The restaurant was relatively absent of people when we arrived yet there seemed to be a very eager bunch of waiters itching for something to do. "Anyone feel like they're being watched?" I think I counted about five of them. I've got to say, this is far from being a crisp linen kind of place, with laminex tables and all. I guess that's why taxi drivers drop in for a late night feed.
We all just go for it and choose a selection of things that sound appealing on the menu. There's a heavy presence of karahi dishes available - curries cooked in a deep wok-like pan - plus a nice choice of grilled meats and seafood. Our seekh kebab (£1.8) and grilled lamb chops (£6.5) arrive on a sizzling hotplate, smelling all charred and delicious. The meat is pretty tender, well seasoned and the kebab is on the arid side of the moisture scale. Loved the onions slowly caramelising underneath.
The garlic naan (£1.5) is nothing too special and lacks the blisters and chewiness I'm well-used to with this kind of bread. However, the garlic dish that had me ungracefully slurping away was the garlic mussels (£5) wading shell-deep in ghee and a few bits of tomato and capsicum. Gosh. I was in buttery bad-breath heaven.
The onion bhajia (£2.5) came looking like a nest rather than a few cakes of spiced fried onion (East London style?) but it was perfect greasy finger food, even with the NZ sauvignon blanc that Miss T brought in.

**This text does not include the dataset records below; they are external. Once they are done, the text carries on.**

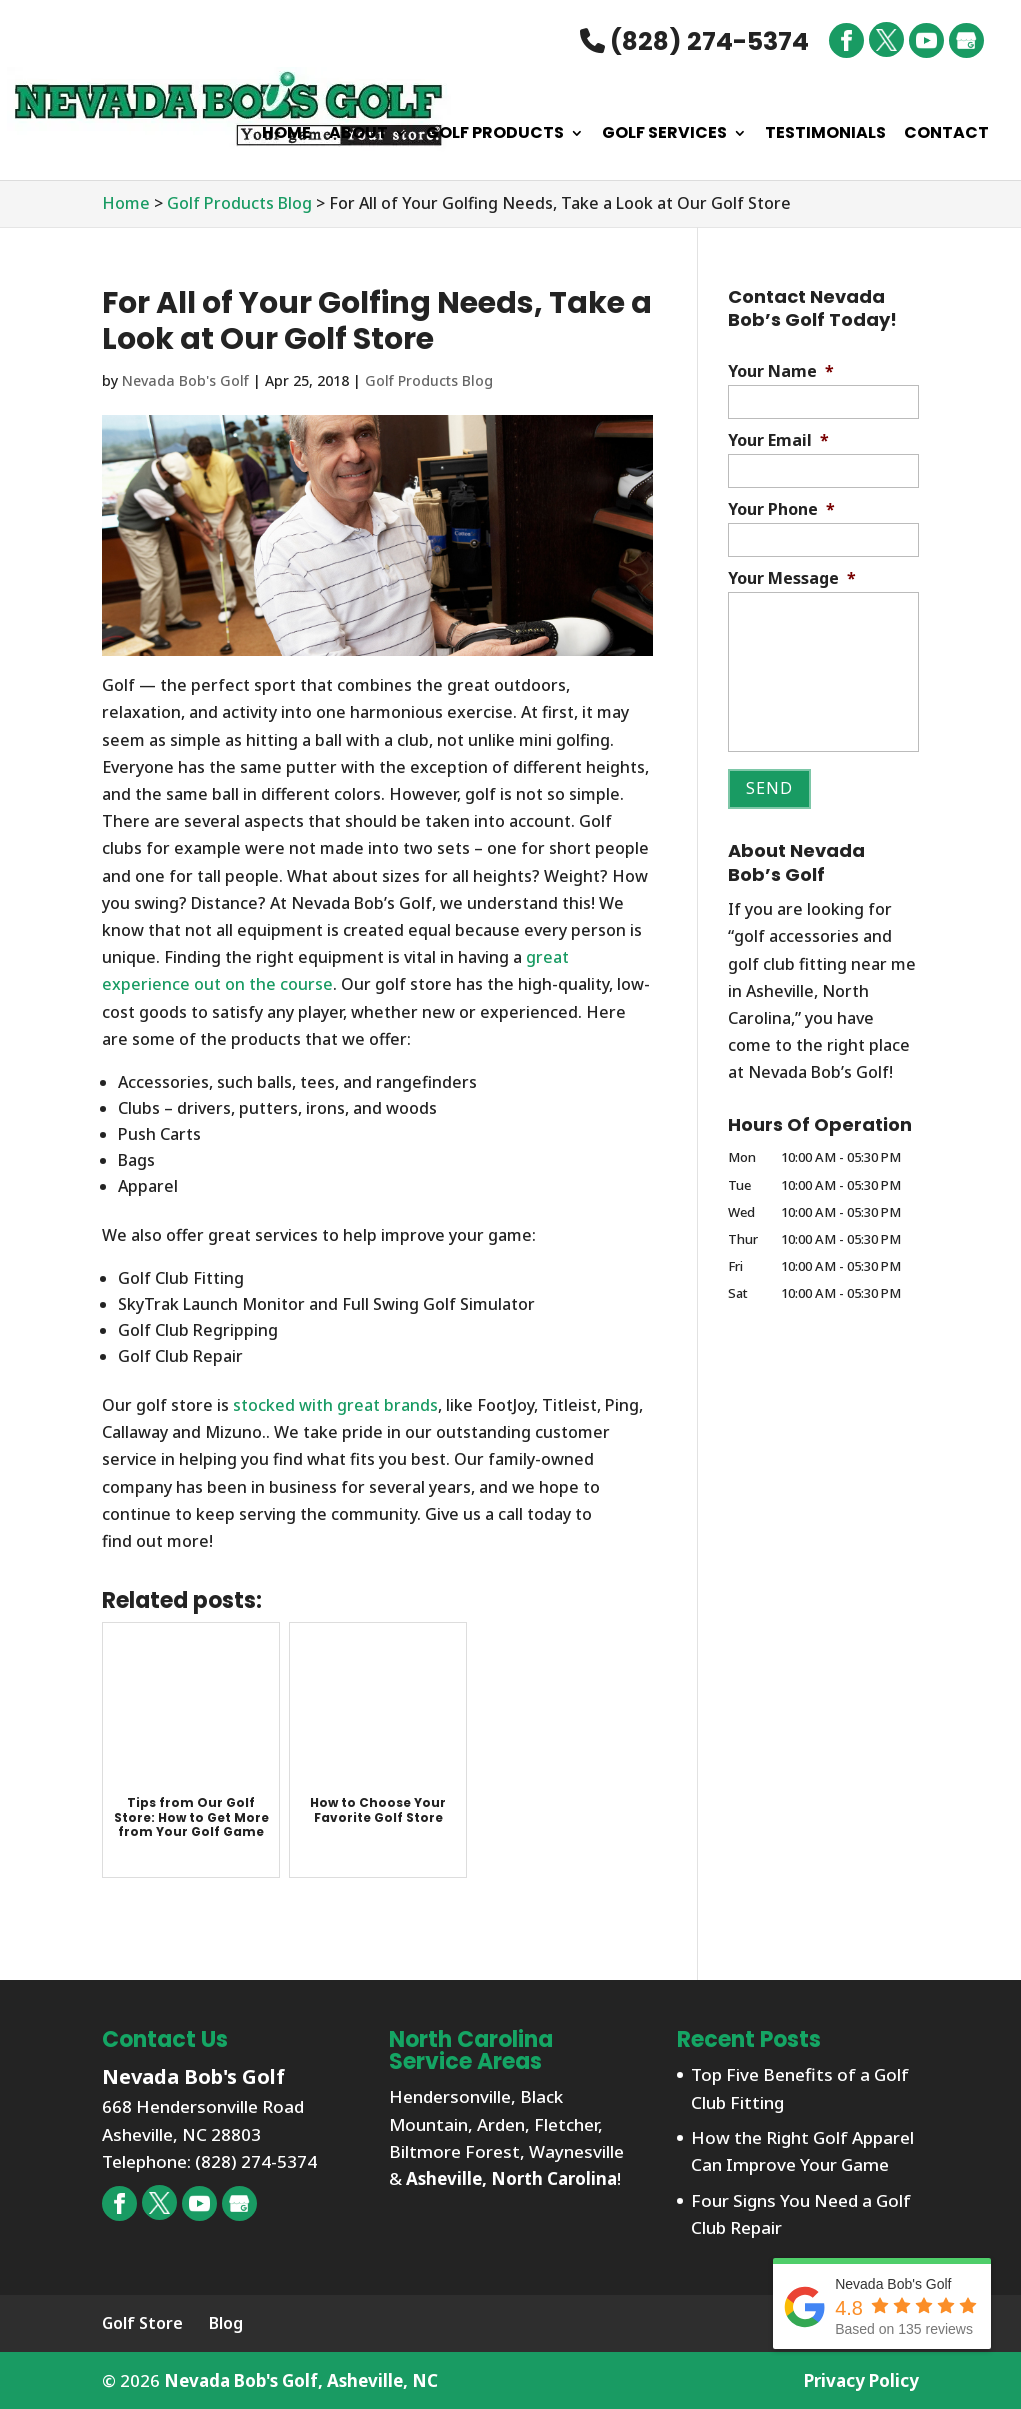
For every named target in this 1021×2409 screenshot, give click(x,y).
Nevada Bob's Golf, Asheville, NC (301, 2380)
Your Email (778, 440)
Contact (946, 135)
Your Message (792, 578)
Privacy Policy (861, 2380)
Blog (226, 2323)
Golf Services (664, 135)
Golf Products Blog (429, 380)
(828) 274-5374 (694, 41)
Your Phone (781, 509)
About (358, 135)
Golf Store (142, 2323)
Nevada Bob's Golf (185, 380)
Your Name (781, 371)
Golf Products (495, 135)
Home (286, 135)
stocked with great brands (335, 1405)
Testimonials (825, 135)
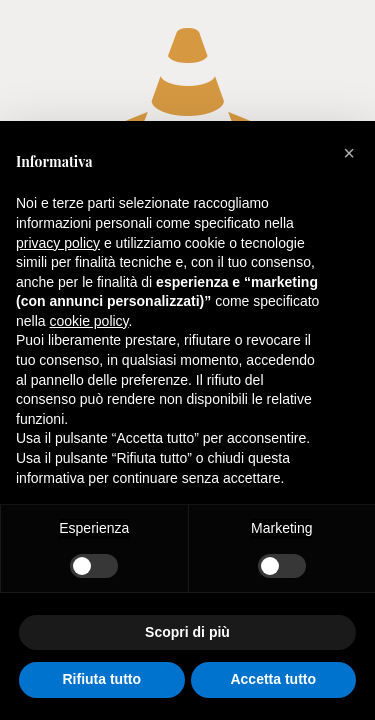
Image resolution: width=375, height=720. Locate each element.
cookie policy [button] (88, 321)
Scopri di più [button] (187, 632)
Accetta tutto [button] (273, 679)
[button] (349, 153)
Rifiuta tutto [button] (101, 679)
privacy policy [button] (58, 243)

I found the karahi chicken (£6.5) on the ordinary side and the lamb saag (£7) didn't meet Mr K's (the lamb saag barometer) expectations. I found it very tasty, despite the few gristly bits. Somehow, through all the chatting, I forgot to take pics of the karahi king prawns and chicken tikka masala and to be honest I don't remember tasting them. I do, however, remember eyeing off the sizzling plate of fish going to a neighbouring table. It looked and smelled sensational.